LG’s ThinQ WK7 Review
LG’s ThinQ WK7 smart speaker offers good sound quality, functionality, and easy setup at an affordable price point.
As with other Google Home based smart speaker platforms, responses from the LG WK7 speaker feel like they’re worded in more natural language than its competitors Alexa, Siri and Cortana. Conversation with the speaker feels more like asking an assistant to help you than issuing commands to a robot. However, because Google Assistant goes to the internet for every request, basic commands like setting a timer can take longer than they would with Alexa.

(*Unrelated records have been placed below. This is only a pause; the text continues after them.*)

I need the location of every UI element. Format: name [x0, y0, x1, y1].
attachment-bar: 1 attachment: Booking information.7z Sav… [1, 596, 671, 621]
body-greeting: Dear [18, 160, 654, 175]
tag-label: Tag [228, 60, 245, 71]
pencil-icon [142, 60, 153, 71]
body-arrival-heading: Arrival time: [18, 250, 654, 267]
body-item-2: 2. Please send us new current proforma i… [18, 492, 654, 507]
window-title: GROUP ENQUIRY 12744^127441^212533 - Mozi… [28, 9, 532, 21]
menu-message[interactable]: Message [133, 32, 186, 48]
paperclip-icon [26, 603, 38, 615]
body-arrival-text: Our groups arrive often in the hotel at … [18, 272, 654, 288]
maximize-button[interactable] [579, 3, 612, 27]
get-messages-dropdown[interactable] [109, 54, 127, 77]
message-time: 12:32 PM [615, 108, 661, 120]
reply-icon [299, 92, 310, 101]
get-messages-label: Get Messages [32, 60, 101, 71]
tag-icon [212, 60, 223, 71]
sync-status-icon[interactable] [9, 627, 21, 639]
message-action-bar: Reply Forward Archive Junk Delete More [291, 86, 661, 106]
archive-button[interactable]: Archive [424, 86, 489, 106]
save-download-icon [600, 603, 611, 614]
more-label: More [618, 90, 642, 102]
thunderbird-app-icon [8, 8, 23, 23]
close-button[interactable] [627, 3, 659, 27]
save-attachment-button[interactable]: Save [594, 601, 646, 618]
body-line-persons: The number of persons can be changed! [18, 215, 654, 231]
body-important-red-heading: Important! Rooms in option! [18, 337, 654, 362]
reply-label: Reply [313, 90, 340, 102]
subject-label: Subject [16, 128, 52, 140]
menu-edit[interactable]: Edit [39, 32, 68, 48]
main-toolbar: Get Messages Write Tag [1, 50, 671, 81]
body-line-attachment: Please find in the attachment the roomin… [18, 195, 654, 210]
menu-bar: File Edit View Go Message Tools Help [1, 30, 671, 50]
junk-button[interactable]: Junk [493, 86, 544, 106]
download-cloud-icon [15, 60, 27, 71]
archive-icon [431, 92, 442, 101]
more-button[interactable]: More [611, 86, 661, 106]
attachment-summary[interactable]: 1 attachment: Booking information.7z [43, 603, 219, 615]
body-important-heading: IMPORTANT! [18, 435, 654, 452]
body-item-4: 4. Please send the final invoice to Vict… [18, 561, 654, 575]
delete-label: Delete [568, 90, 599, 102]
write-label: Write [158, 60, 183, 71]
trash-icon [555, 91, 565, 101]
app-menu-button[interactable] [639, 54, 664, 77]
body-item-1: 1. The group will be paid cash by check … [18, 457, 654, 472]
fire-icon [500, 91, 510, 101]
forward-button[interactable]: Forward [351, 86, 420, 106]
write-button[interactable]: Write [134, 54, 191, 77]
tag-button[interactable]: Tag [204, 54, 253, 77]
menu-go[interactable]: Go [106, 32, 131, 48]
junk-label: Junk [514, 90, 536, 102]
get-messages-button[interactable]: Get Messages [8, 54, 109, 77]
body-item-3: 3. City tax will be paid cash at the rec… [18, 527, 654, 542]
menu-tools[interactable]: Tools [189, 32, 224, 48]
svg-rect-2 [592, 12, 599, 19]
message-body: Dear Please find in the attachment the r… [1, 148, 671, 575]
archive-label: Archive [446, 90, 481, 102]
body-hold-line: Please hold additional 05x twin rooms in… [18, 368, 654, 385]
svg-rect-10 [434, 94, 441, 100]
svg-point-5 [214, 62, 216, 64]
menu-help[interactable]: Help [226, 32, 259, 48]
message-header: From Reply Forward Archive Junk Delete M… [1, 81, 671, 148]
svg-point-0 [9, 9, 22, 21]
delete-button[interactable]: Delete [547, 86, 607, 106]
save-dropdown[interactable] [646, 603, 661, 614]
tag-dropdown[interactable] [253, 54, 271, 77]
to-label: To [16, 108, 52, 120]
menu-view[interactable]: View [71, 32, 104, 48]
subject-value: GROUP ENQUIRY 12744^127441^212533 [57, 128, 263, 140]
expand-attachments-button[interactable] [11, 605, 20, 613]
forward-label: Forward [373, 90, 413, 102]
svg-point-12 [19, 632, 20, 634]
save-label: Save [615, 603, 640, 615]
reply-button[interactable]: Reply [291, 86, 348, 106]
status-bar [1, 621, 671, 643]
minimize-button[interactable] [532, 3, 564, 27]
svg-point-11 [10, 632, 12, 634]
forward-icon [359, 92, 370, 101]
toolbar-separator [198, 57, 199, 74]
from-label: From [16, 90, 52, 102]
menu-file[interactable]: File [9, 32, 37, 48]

Setting up the LG smart speaker couldn’t be easier – just plug it in, then use the Google Home app to connect it to your network. From there, the speaker mostly takes care of setting itself up. The speaker can connect to other Google devices on the home network, like Chromecast, allowing you to stream music, movies and livestreams by asking the speaker. Other devices can be added in the Google Home app.
Sound quality from the speaker is excellent – despite its size, it can pump out some pounding bass frequencies, smooth mids and rich highs, and it goes loud enough to annoy your neighbors without noticeable distortion. It also supports high resolution audio with 24 bits of sample depth at 96 kHz sample rate thanks to a partnership with Meridian Audio. Being a single speaker, you do lose any sort of stereo separation.
Whether or not you need a smart speaker in your life is up to you, but unless you have other connected devices like smart light bulbs, televisions, or other such niceties, it’s unlikely to be much more than a glorified bluetooth speaker that you can ask about the weather. When paired with other devices, smart speakers do offer a bit of convenience when turning on the lights or picking a movie, but they’re yet to be must-have devices by themselves.
Priced at AU$299, the LG WK7 speaker offers decent value against its competition. It’s more expensive than a basic Google Home Mini, but if you want to listen to music, the WK7 offers significantly better sound quality – comparable to a Sonos One setup, although slightly edging it out, at least to my ears. While LG has put a little of their own tech into the speaker, it hasn’t made a huge difference to the real-world functionality or usability. That said, the basic functionality of Google Assistant is already pretty good, so the lack of extras doesn’t really count against the WK7. If you’re after a nice sounding smart speaker to add to your Google Home setup, LG’s WK7 makes for a compelling choice.